------ Extracted records
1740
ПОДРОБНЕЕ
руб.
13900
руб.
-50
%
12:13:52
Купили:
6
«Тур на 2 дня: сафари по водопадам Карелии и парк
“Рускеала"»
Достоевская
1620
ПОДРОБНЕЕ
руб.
------------
------ Extracted records
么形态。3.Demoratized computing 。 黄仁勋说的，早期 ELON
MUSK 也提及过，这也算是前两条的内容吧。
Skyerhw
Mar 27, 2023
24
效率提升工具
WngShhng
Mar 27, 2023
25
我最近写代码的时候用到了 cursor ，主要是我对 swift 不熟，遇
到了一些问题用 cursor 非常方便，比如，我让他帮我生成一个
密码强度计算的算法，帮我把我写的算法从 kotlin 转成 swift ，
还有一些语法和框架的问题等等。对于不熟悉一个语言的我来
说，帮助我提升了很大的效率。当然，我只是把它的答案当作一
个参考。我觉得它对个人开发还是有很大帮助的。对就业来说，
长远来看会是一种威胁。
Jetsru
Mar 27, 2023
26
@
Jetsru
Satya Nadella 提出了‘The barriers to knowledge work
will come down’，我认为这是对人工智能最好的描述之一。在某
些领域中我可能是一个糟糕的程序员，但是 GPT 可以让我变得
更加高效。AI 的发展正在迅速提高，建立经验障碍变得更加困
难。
------------
Only lines with the word "cursor" go in the answer. Take them all from the entries above.

Exercise answer:
我最近写代码的时候用到了 cursor ，主要是我对 swift 不熟，遇
到了一些问题用 cursor 非常方便，比如，我让他帮我生成一个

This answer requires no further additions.